The arithmetic can be broken down group by group as well. In the Lok Sabha polls, the state’s Muslim votes, 16 per cent of the total, got split between the JD-U and RJD. As allies, the two parties expect to consolidate that support. Also, Muslims and Yadavs account for 30 per cent of Bihar’s electorate. Apart from that, the alliance could count on Mahadalits (11 per cent), Nitish Kumar’s caste group of Kurmis (3 per cent), and a chunk of Most Backward Classes (22 per cent): all this adds up to well over 44 per cent. Going by this calculation, the alliance may appear poised for power after the next polls.
But ground realities have a way of making a mockery of such pie charts and numbers. “Even if the two leaders have formed an alliance, it is very difficult for core supporters of the two parties, Yadavs and Kurmis, to come together,” says Sanjay Kumar, “They have been fighting not only an electoral battle but also a social battle all these years.” For both Lalu and Nitish, the challenge would be to transfer their votes to each other’s kitty in various constituencies marked out by their seat-sharing arrangement. It may not be easy.
Also, “Over the years, the role of caste has declined in Bihar if not been completely wiped out,” says Alakh N Sharma. “About 60 per cent of the youth of rural Bihar migrate every year. This has changed a lot in the thinking of new India, which prefers prosperity and growth over caste ridden politics. Any political formation based exclusively on a caste combination would not be as effective as it used to be in the 90s.”

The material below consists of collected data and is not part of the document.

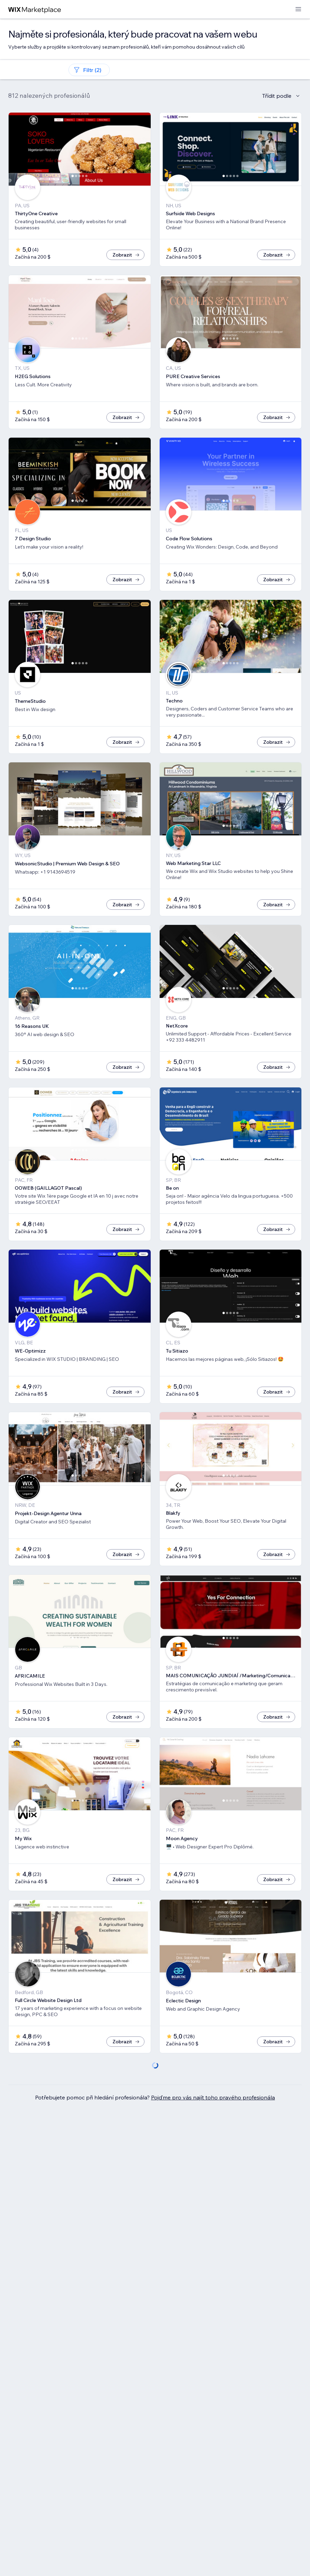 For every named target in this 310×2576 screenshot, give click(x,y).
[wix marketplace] (34, 9)
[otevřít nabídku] (298, 9) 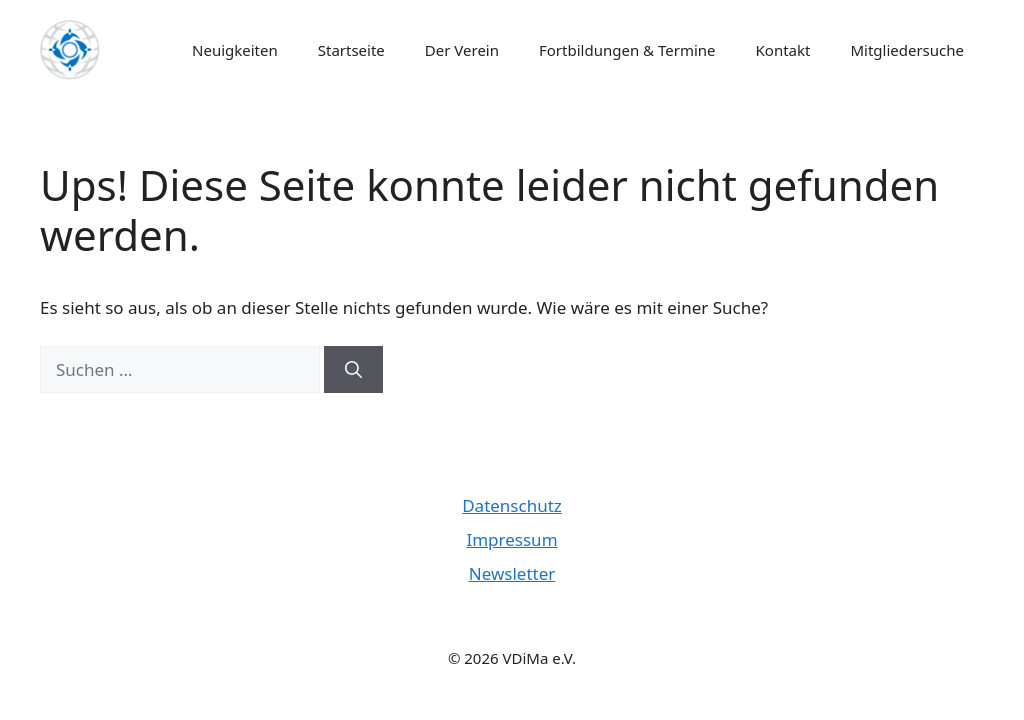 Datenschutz (512, 505)
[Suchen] (353, 370)
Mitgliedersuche (907, 50)
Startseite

Sharma is right. Bihar has almost 13 Lok Sabha seats where Muslims and Yadavs together are in a decisive position. Despite this, Lalu Prasad lost most of them, as young Yadavs opted for the Modi-led BJP instead. The trends among other caste groups—say, OBCs and Mahadalits—are similar. “Dalits today don’t eat for hunger, but for taste. They have grown up and they too have aspirations beyond Roti, Kapda aur Makaan. Modi showed the promise to fulfil their aspirations,” says Chandrabhan Prasad, a noted Dalit ideologue.
Good governance, something which Nitish Kumar identified himself with for eight years, was all of a sudden the poll mantra of the BJP, and the former Chief Minister simply let it go. After his Lok Sabha debacle, he asked Jitan Ram Manjhi, a Mahadalit, to take his place as Chief Minister, a move meant to display his ‘commitment’ to the community. According to experts, the new political development has affected the economic growth of the state, which had been in double-digits year after year. Even the real estate boom has begun to flag over the past year or so. Mall projects are on hold. Law-and-order has deteriorated, reminding locals of the RJD period. All this means that those who voted for Nitish Kumar in the Assembly and for Modi in the Lok Sabha polls—an estimated 15 per cent of the state’s voters —are likely to stick with the BJP.
The new partners will also face trouble trying to keep their flock together. While Lalu Prasad has little to worry about on this count, Nitish Kumar has to deal with restless party leaders. In the recent Rajya Sabha elections, some party rebels voted for independent candidates in defiance of a JD-U whip. Some have already switched to the NDA, or are in touch with BJP, LJP and RLSP leaders. On 31 July, JD-U MLA Rajib Ranjan wrote a letter to the party state president opposing its alliance with the RJD. He is trying to secure the opposition of others in the party too.
The fate of the alliance may depend on the results of the Assembly bypolls scheduled on 21 August. “If this combination wins five or more out of 10 Assembly seats, then it has a future though a tough one,” says Sanjay Kumar. Even JD-U rebels are waiting till 25 August, when the results will be announced. If it fails, the JD-U may split, with the breakaway faction moving to the NDA.
All things considered, for the time being, it makes sense for both Nitish Kumar and Lalu Prasad to stay behind the scenes.